Shutterfly, Inc. is an internet-based social expression and personal publishing service that enables consumers to share, print and preserve their memories and its technology, manufacturing, web-design and merchandising capabilities. Shutterfly provides a range of personalized photo-based products and services that allow consumers to upload, edit, enhance, organize, find, share, create, print, and preserve their memories. It generates revenues by producing and selling professionally bound photo books, greeting cards and stationery, personalized calendars, other photo-based merchandise and prints ranging in size from wallet-sized to jumbo-sized enlargements. It manufactures most of these items in its Charlotte, North Carolina and Phoenix, Arizona production facilities. It also sells a variety of print and photo-based merchandise that is manufactured for it by third parties.
To analyze Shutterfly’s stock for potential trading opportunities, please take a look at the 1-year chart of SFLY (Shutterfly, Inc) below with my added notations:
SFLY could be in the process of forming a common chart pattern known as a Rectangle. The pattern is being formed with the combination of the $41 support (green) and the $50 resistance (red). The $50 level was also important as support in April and June. If this pattern is in fact forming, the declining volume a trader would expect is in place.
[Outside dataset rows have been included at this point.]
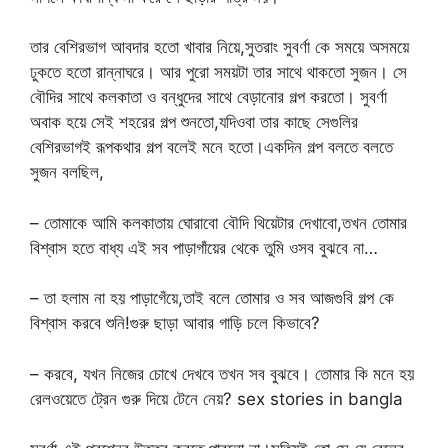
তার বেশিরভাগ আবদার হতো খাবার নিয়ে,সুতরাং সুবর্ণা কে সময়ে অসময়ে
ঢুকতে হতো রান্নাঘরে। আর পুরো সময়টা তার সাথে থাকতো সুজন। সে
বৌদির সাথে কলকাতা ও বন্ধুদের সাথে বেড়ানোর গল্প করতো। সুবর্ণা
অবাক হয়ে সেই শহরের গল্প শুনতো,যদিওবা তার কাছে সেগুলির
বেশিরভাগই রূপকথার গল্প বলেই মনে হতো।একদিন গল্প বলতে বলতে
সুজন বলছিল,
– তোমাকে আমি কলকাতায় ঘোরাবো বৌদি থিয়েটার দেখাবো,তখন তোমার
বিশ্বাস হতে বাধ্য এই সব পাড়াগাঁয়ের থেকে তুমি ওসব বুঝবে না…
– তা হলাম না হয় পাড়াগেঁয়ে,তাই বলে তোমার ও সব আজগুবি গল্প কে
বিশ্বাস করবে শুনি!গুরু ছাড়া আবার গাড়ি চলে কিভাবে?
– করবে, যখন নিজের চোখে দেখবে তখন সব বুঝবে। তোমার কি মনে হয়
রেলওয়েতে ট্রেন গুরু দিয়ে টেনে নেয়? sex stories in bangla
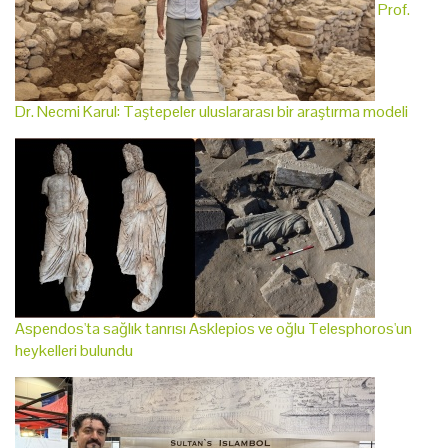
Prof.
Dr. Necmi Karul: Taştepeler uluslararası bir araştırma modeli
Aspendos'ta sağlık tanrısı Asklepios ve oğlu Telesphoros'un
heykelleri bulundu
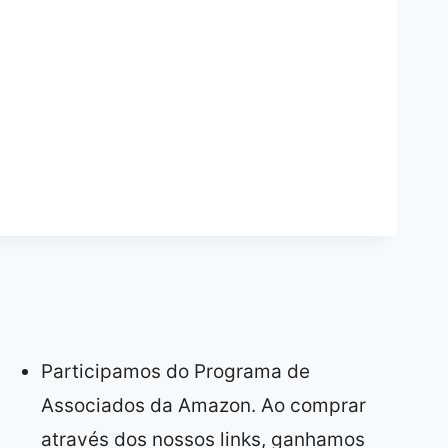
Participamos do Programa de
Associados da Amazon. Ao comprar
através dos nossos links, ganhamos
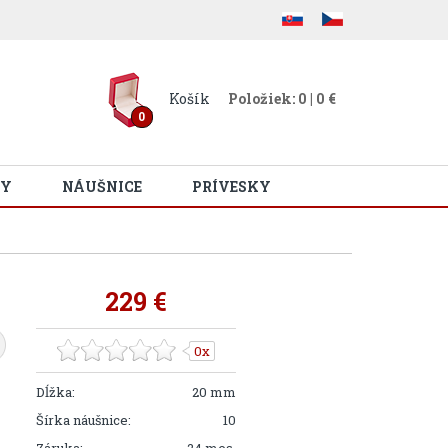
Košík
Položiek: 0 | 0 €
0
Y
NÁUŠNICE
PRÍVESKY
229 €
0x
Dĺžka:
20 mm
Šírka náušnice:
10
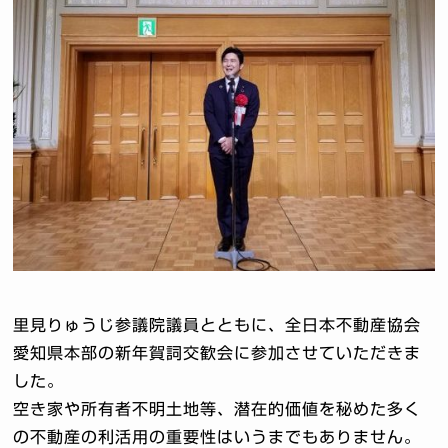
里見りゅうじ参議院議員とともに、全日本不動産協会
愛知県本部の新年賀詞交歓会に参加させていただきま
した。
空き家や所有者不明土地等、潜在的価値を秘めた多く
の不動産の利活用の重要性はいうまでもありません。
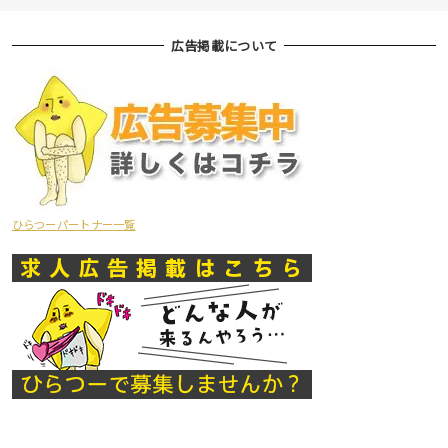
広告掲載について
ひらつーパートナー一覧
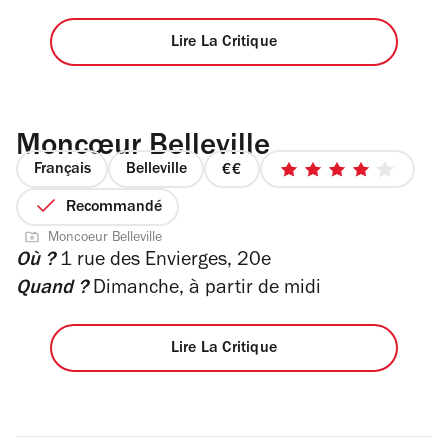
étoiles
Lire La Critique
Moncœur Belleville
Français
Belleville
prix
4
2
sur
Recommandé
sur
5
Moncoeur Belleville
4
étoiles
Où ?
1 rue des Envierges, 20e
Quand ?
Dimanche, à partir de midi
Lire La Critique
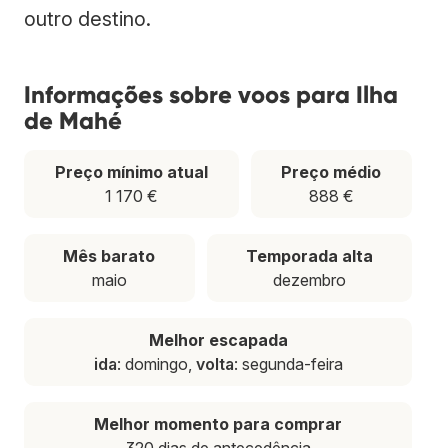
outro destino.
Informações sobre voos para Ilha
de Mahé
Preço mínimo atual
Preço médio
1 170 €
888 €
Mês barato
Temporada alta
maio
dezembro
Melhor escapada
ida
: domingo,
volta
: segunda-feira
Melhor momento para comprar
320 dias de antecedência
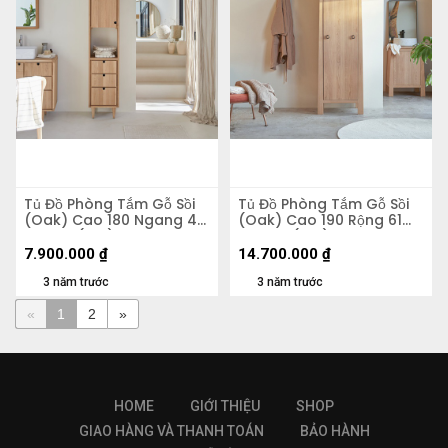
Tủ Đồ Phòng Tắm Gỗ Sồi
Tủ Đồ Phòng Tắm Gỗ Sồi
(Oak) Cao 180 Ngang 40
(Oak) Cao 190 Rộng 61
Sâu 35 (cm)
Sâu 47 (cm)
7.900.000
₫
14.700.000
₫
3 năm trước
3 năm trước
«
1
2
»
HOME
GIỚI THIỆU
SHOP
GIAO HÀNG VÀ THANH TOÁN
BẢO HÀNH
This decline in volume is the typical “calm before the storm” leading up to the breakout. Some traders will watch this pattern to see which way the stock breaks, either through the $50 resistance or below the $41 support, before entering a trade. More active traders could look at additional trading opportunities at $50 or on another pullback to $41.
The Tale of the Tape: Regardless of the potential Rectangle pattern being formed, SFLY is trading within the range of two important price levels at $41 and $50. Long trades could be made if SFLY breaks through the $50 resistance or pulls back to the $41 support with a stop placed below the level of entry. Or, short plays could be made on a rise to $50 or on a break below $41 with a stop placed above whichever level is entered.
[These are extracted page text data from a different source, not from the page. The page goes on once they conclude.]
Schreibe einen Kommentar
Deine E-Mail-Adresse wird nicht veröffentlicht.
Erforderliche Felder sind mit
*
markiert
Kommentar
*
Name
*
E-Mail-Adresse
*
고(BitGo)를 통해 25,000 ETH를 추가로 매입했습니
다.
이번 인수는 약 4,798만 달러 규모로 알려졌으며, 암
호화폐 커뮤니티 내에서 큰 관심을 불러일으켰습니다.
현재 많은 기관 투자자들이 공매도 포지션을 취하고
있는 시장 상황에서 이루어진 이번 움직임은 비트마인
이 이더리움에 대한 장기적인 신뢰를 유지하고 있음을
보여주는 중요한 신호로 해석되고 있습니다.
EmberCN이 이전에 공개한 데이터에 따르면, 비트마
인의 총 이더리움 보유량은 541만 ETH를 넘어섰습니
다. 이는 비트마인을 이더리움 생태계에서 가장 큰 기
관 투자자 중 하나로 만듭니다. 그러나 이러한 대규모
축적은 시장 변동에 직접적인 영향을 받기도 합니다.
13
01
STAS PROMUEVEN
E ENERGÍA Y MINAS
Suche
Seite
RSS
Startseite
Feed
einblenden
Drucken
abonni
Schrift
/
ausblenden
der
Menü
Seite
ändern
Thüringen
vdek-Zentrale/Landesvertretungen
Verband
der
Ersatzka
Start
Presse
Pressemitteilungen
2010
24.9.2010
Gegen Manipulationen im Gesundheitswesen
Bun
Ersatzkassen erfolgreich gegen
Before making any trading decision, decide which side of the trade you believe gives you the highest probability of success. Do you prefer the short side of the market, long side, or do you want to be in the market at all? If you haven’t thought about it, review the overall indices themselves. For example, take a look at the S&P 500. Is it trending higher or lower? Has it recently broken through a key resistance or support level? Making these decisions ahead of time will help you decide which side of the trade you believe gives you the best opportunities.
No matter what your strategy or when you decide to enter, always remember to use protective stops and you’ll be around for the next trade. Capital preservation is always key!